Makassar – Akademisi dan peneliti Departemen Ilmu Hubungan Internasional (HI) Fakultas Ilmu Sosial dan Ilmu Politik (FISIP) Universitas Hasanuddin (Unhas) mendesak Pemerintah Indonesia untuk mengevaluasi dan menarik diri dari Board of Peace (BoP).
Dewan Perdamaian yang sepenuhnya diinisiasi oleh Presiden Amerika Serikat, Donald J. Trump, ini dinilai tidak secara nyata menunjukkan keberpihakan yang menguntungkan Palestina dan tidak senafas dengan kepentingan nasional Indonesia.
Dalam laporan hasil kajian Focus Group Discussion (FGD) yang disebarkan kepada publik di Makassar pada Sabtu, 14 Maret 2026, Laboratorium HI Unhas memandang bahwa keterlibatan Indonesia di BoP justru melemahkan posisi Indonesia sebagai negara yang mengusung dan mendukung penguatan multilateralisme serta penghargaan terhadap kedaulatan negara (state sovereignty).
BoP juga secara struktural menunjukkan posisi keanggotaan yang tidak setara atau relasi asimetris. Selain itu, terdapat ambiguitas peran Presiden AS sebagai aktor negara atau non-negara dalam kepemimpinan BoP.
Pertimbangan Utama Desakan Penarikan Diri
Departemen HI Unhas mendorong Pemerintah Indonesia untuk menarik diri dari BoP, yang dilandasi oleh beberapa pertimbangan krusial:
- Konsistensi Amanat Konstitusi: Keluarnya Indonesia dari BoP adalah indikasi bahwa Indonesia konsisten dengan amanat konstitusi dan falsafah politik luar negeri bebas aktif.

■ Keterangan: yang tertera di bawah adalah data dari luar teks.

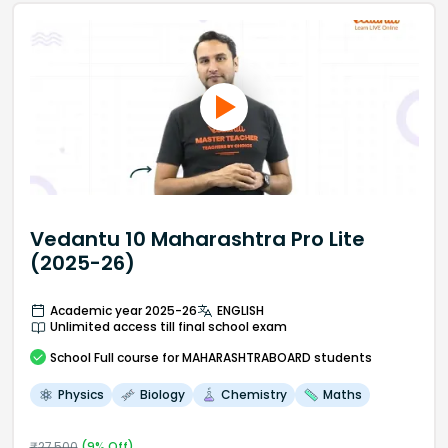
Vedantu 10 Maharashtra Pro Lite
(2025-26)
Academic year 2025-26
ENGLISH
Unlimited access till final school exam
School
Full course
for MAHARASHTRABOARD students
Physics
Biology
Chemistry
Maths
₹
27,500
(
9
% Off)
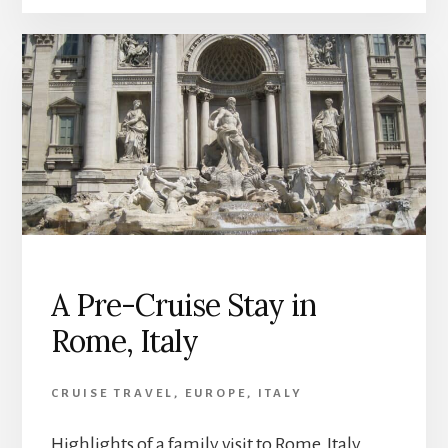
A Pre-Cruise Stay in
Rome, Italy
CRUISE TRAVEL
,
EUROPE
,
ITALY
Highlights of a family visit to Rome, Italy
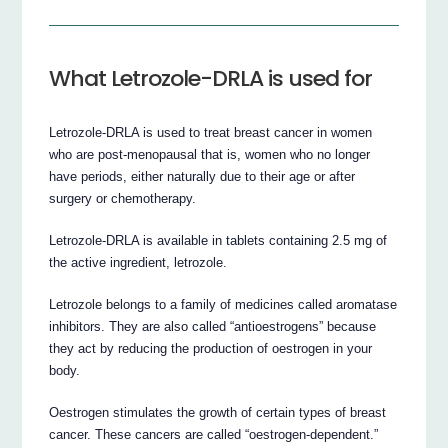
What Letrozole-DRLA is used for
Letrozole-DRLA is used to treat breast cancer in women
who are post-menopausal that is, women who no longer
have periods, either naturally due to their age or after
surgery or chemotherapy.
Letrozole-DRLA is available in tablets containing 2.5 mg of
the active ingredient, letrozole.
Letrozole belongs to a family of medicines called aromatase
inhibitors. They are also called “antioestrogens” because
they act by reducing the production of oestrogen in your
body.
Oestrogen stimulates the growth of certain types of breast
cancer. These cancers are called “oestrogen-dependent.”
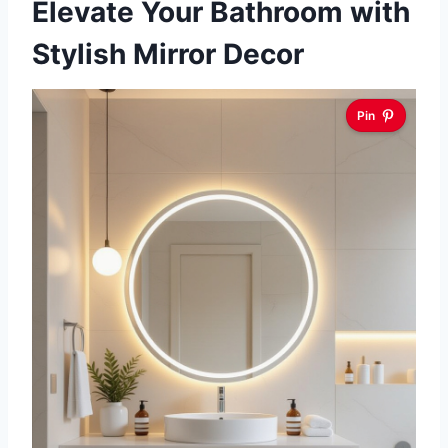
Elevate Your Bathroom with
Stylish Mirror Decor
Pin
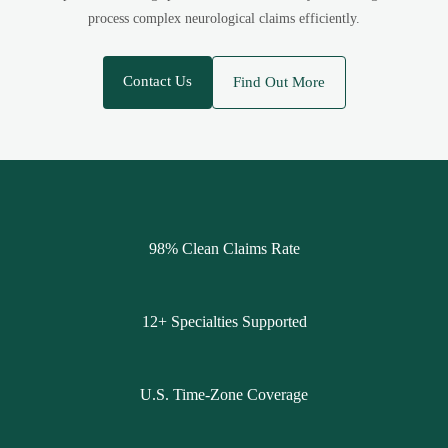
process complex neurological claims efficiently.
Contact Us
Find Out More
98% Clean Claims Rate
12+ Specialties Supported
U.S. Time-Zone Coverage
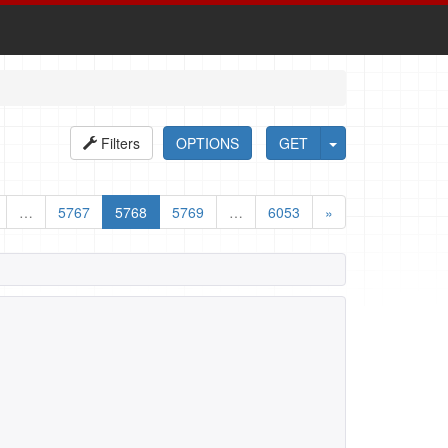
Filters
OPTIONS
GET
…
5767
5768
5769
…
6053
»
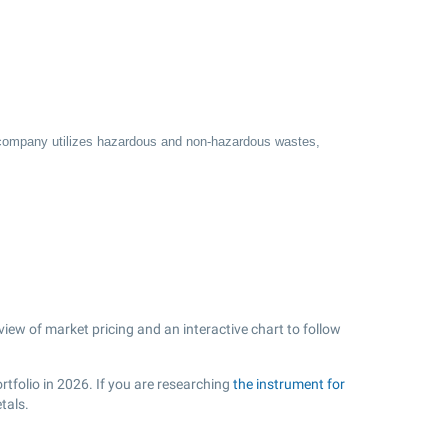
he company utilizes hazardous and non-hazardous wastes,
view of market pricing and an interactive chart to follow
rtfolio in 2026. If you are researching
the instrument for
tals.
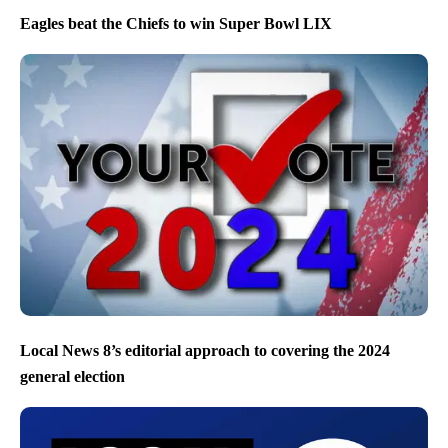
Eagles beat the Chiefs to win Super Bowl LIX
Local News 8’s editorial approach to covering the 2024
general election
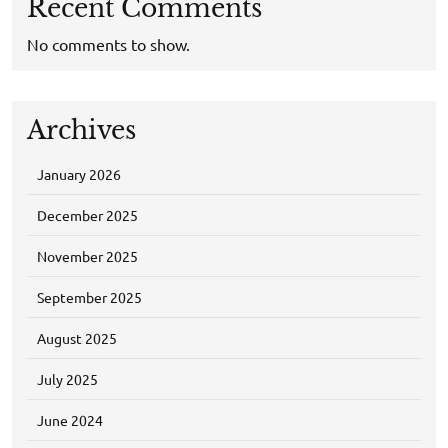
Recent Comments
No comments to show.
Archives
January 2026
December 2025
November 2025
September 2025
August 2025
July 2025
June 2024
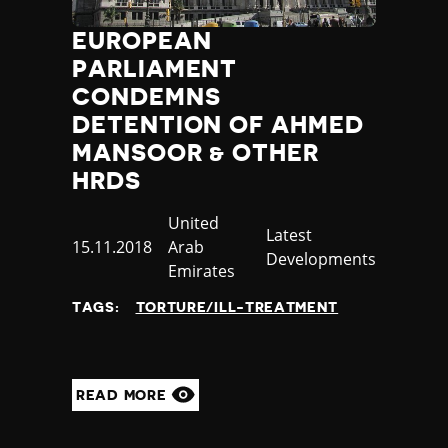
Poland
EUROPEAN
Portugal
PARLIAMENT
Qatar
Republic of the Congo
CONDEMNS
Romania
DETENTION OF AHMED
Russia
MANSOOR & OTHER
Rwanda
HRDS
Saint Lucia
Samoa
Country
United
Category
Latest
San Marino
Published
15.11.2018
Arab
Developments
Sao Tome and Principe
at
Emirates
Saudi Arabia
Senegal
TAGS:
TORTURE/ILL-TREATMENT
Serbia
Seychelles
Sierra Leone
READ MORE
Singapore
Slovakia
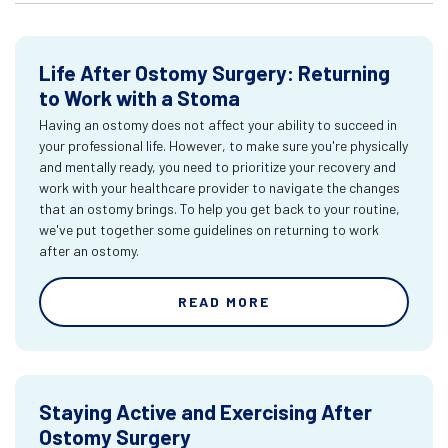
Life After Ostomy Surgery: Returning
to Work with a Stoma
Having an ostomy does not affect your ability to succeed in
your professional life. However, to make sure you're physically
and mentally ready, you need to prioritize your recovery and
work with your healthcare provider to navigate the changes
that an ostomy brings. To help you get back to your routine,
we've put together some guidelines on returning to work
after an ostomy.
READ MORE
Staying Active and Exercising After
Ostomy Surgery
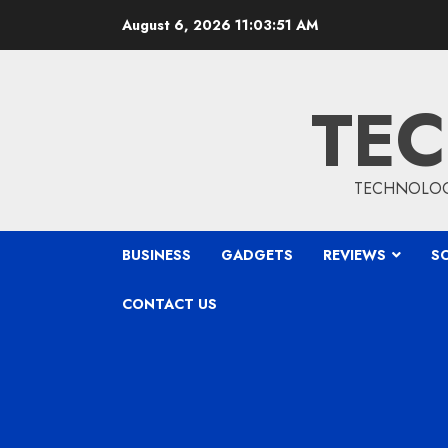
Skip
August 6, 2026
11:03:52 AM
to
content
TEC
TECHNOLOGY
BUSINESS
GADGETS
REVIEWS
S
CONTACT US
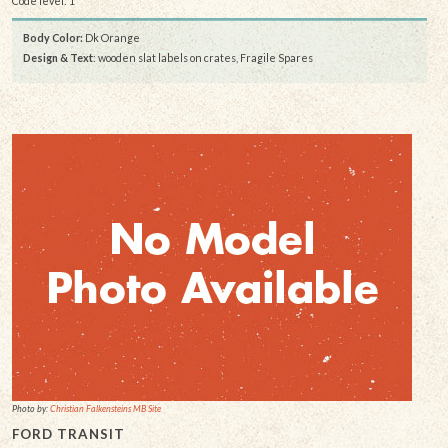
Code level: 1
Body Color:
Dk Orange
Design & Text
: wooden slat labels on crates, Fragile Spares
Photo by:
Christian Falkensteins MB Site
FORD TRANSIT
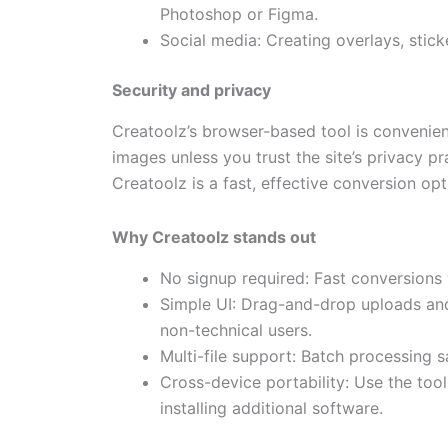
Photoshop or Figma.
Social media: Creating overlays, stick
Security and privacy
Creatoolz’s browser-based tool is convenient
images unless you trust the site’s privacy p
Creatoolz is a fast, effective conversion opt
Why Creatoolz stands out
No signup required: Fast conversions 
Simple UI: Drag-and-drop uploads and
non-technical users.
Multi-file support: Batch processing s
Cross-device portability: Use the too
installing additional software.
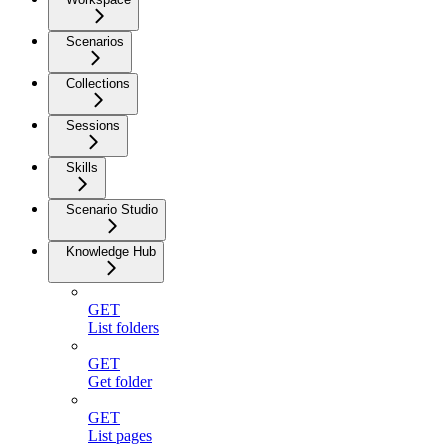
Scenarios
Collections
Sessions
Skills
Scenario Studio
Knowledge Hub
GET
List folders
GET
Get folder
GET
List pages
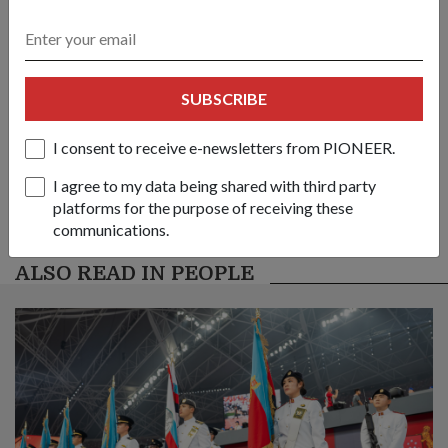
link
Got a great story to share?
SUBSCRIBE
Send it our way — we might feature it!
I consent to receive e-newsletters from PIONEER.
SHARE YOUR STORY
I agree to my data being shared with third party
platforms for the purpose of receiving these
communications.
ALSO READ IN PEOPLE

Diplomasi Indonesia harus dijalankan berbasis prinsip bebas aktif, memperkuat dukungan pada kemerdekaan dan kedaulatan Palestina, serta menguatkan kerja sama multilateral dan regional.
- Kredibilitas Historis: Indonesia secara historis memiliki kredibilitas sebagai negara yang mendukung kemerdekaan dan kedaulatan Palestina serta menolak logika tindakan unilateral. Kredibilitas inilah yang membuat Indonesia dihormati dan disegani oleh negara-negara lain di badan multilateral seperti PBB, dan Indonesia harus menjaga kredibilitas tersebut.
- Penguatan Multilateralisme: Indonesia seharusnya menegaskan posisinya untuk memperkuat multilateralisme dan tidak menormalisasi sebuah forum ad hoc yang berpotensi menggusur arti penting lembaga internasional yang sudah ada dan telah mapan.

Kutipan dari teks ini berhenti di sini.